On July 4th I crossed a finish line wearing a bib for the first time since… December? November? Whenever it was, it was too damn long ago.
momma oual, too! sub 25, a PR, and 2nd AG for that cool lady that made me
What kept me away from racing so long? Well, the nagging hip tendinosis, for one. As I cautiously progressed (and regressed, and progressed again) through the pains of “recovery”* – I was determined not to rush back. I wanted to feel 100% better and put this injury crap behind me before moving forward.
*new doc/treatment in the works
But mostly? When I finally sat down and honestly asked why I was dragging it out so long?
I was scared to be tested.
It was so easy to use the psuedo injury as a scapegoat every time someone asked what I was training for, or if I wanted to go for a run, or why I was still carrying those five extra “zero miles” pounds.
“Oh, I’ve still got this hip thing… trying to be smart, you know!”
“You guys go ahead, I’m just running slow… out of shape from the recovery, you know!”
I wasn’t ready to have something validate just how far away I’d slipped from my old self, and in turn, how much work was in store if I wanted to get back there.
Coming back is tough. You have to accept that the you of old is now a far off goal, that those easy runs you used to breeze through are now going to feel like long runs. Paces you used to run will seem unattainable. And just when you start gaining some momentum and feeling good, an evil little voice in your head will say, “yeah, but remember when you used to run that fast twice as far??”
You always hear that a person should never compare themselves to someone else, only to their own best self.

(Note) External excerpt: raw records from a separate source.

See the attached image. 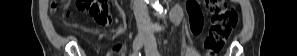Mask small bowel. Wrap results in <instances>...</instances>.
Instances as JSON below:
<instances>
[{"instance_id": "obj_1", "label": "small bowel", "mask_w": 297, "mask_h": 56, "mask_svg": "<svg viewBox=\"0 0 297 56\" xmlns=\"http://www.w3.org/2000/svg\"><path fill=\"white\" fill-rule=\"evenodd\" d=\"M190 28L194 35H198L203 27V16L199 4L196 1H189L187 4Z\"/></svg>"}]
</instances>
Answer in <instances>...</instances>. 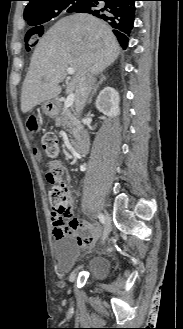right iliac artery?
Segmentation results:
<instances>
[{"instance_id":"82829eb1","label":"right iliac artery","mask_w":183,"mask_h":329,"mask_svg":"<svg viewBox=\"0 0 183 329\" xmlns=\"http://www.w3.org/2000/svg\"><path fill=\"white\" fill-rule=\"evenodd\" d=\"M98 218L102 224H105V218L103 214H98Z\"/></svg>"}]
</instances>
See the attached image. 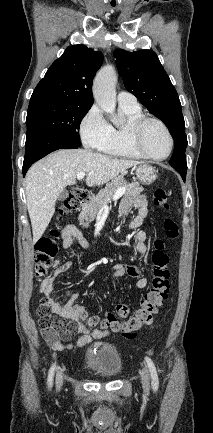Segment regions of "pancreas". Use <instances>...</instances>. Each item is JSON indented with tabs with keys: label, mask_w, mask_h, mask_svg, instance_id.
I'll list each match as a JSON object with an SVG mask.
<instances>
[{
	"label": "pancreas",
	"mask_w": 213,
	"mask_h": 433,
	"mask_svg": "<svg viewBox=\"0 0 213 433\" xmlns=\"http://www.w3.org/2000/svg\"><path fill=\"white\" fill-rule=\"evenodd\" d=\"M124 187L126 189L125 196H138L143 188L137 183H127L123 176L115 177L102 189L98 195L93 196L87 204H84L82 211L79 214L78 220L83 227H88L105 203H108L114 196L115 192Z\"/></svg>",
	"instance_id": "cf45deb5"
}]
</instances>
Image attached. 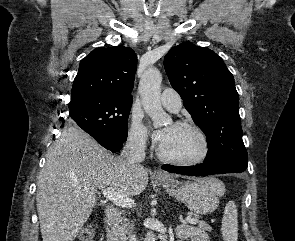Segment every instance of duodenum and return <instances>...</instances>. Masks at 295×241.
<instances>
[{"instance_id": "duodenum-1", "label": "duodenum", "mask_w": 295, "mask_h": 241, "mask_svg": "<svg viewBox=\"0 0 295 241\" xmlns=\"http://www.w3.org/2000/svg\"><path fill=\"white\" fill-rule=\"evenodd\" d=\"M119 218V211L114 206H107L105 209L104 230L108 241H125L117 229V221ZM165 241V239H161Z\"/></svg>"}]
</instances>
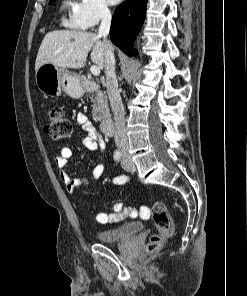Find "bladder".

Well fuck if you think that’s going to help me at all right now.
Going into the 5k – not only my first race in more than half a year but also my first hard-effort run in nearly that long – I had to figure out a way to motivate myself without setting myself up for failure. So many times our we stack up races against past performance, with our obsession of PRs taking the holy grail of success.
So what do you do when that unrelenting neon clock is so eager to quantify your out of shape, on the mend self vs. that Best Self you’re told to/not to compare yourself to?
Well, I don’t have an answer, because I was still pondering it and grasping at secondary goal straws standing in the corral that morning. When the gun went off I said “fuck it” and just ran.
And actually, I ran pretty well. You know, for Current Self.
*mental note to replace with full download once they send it <source>
I didn’t wear a watch. Well I mean I did, because security blanket much?, but I didn’t use it. The first mile has a slight decline, and when I saw the split time I let it roll over my head without processing.
(it actually said 7:22 but I was :14 behind gun time and thank god because I’m pretty sure seeing a 708 would’ve made me poop my pants)
The course is out-and-back and the leaders started coming through… I busied myself studying every single one – who looked smooth, who was grimacing, who looked hungry – until lead female passed and I gave her a “GO GIRL!” We made the hairpin turn and I gave myself a gold star for getting to the second half with some life in my legs, air in my lungs, and a few smiles to toss at mom and Tiffany when they ran by. We hit the mile two marker (missed the clock) just as that nice decline from earlier turned into a final mile gradual climb. It’s probably only 40 or 50 feet of climbing, but when it’s stretched out in a straight shot in front of you and your out of shape body has suddenly hit red line, it hurts.
I chugged and chugged and chugged, every time my brain thought “this hurts” I made it think about how my arms were swinging or my footfall. I told myself this is the beauty of the short races – digging deep and gutting out the final stretch when your body’s screaming NO FUCKING MORE YOU LUNATIC! I might have slowed down, but without a watch barking paces at me all I had to judge on was how hard it felt like I was pushing.
It felt pretty damn hard.
Mile three came into view and I realized that this was the win of the race. I was wrung out and completely at my ceiling. I eeked out a “GRANDMA!” between wheezes, made the turn, and begged my legs for one last gear through finish.
They didn’t have it. And actually, that’s fine. Great, even.
Because even though I didn’t run near my fastest time, I know that I ran as fast as I could that day. And maybe that’s the secret. Not comparing yourself to your Best-Ever Self, but your Best-Current Self.
“Just because I’m not in the place I want to be doesn’t mean I can’t race like the champion I am inside… I felt a weight lift off my heart that gave me one more gear. This is who I am. Winning or not.”
-Lauren Fleshman, Peachtree 10k Recap
Yeah, I’d like to get back to PR form and feel like the fit “real runner” I used to claim to be. I don’t know how long it will take to get there, but it makes the mountain seem much more surmountable knowing there’s room to claim a few summit flags up along the way.
… ok the analogy has gone a little too far I think. <source>
So, in the spirit of theoretical mountain summiting and literal running, I’ll be running a 10k in Ohio this weekend. One more step in the right direction.
And then the half in Eugene on the 27th.
^^^ damnit, Eugene, I can’t quit you!!!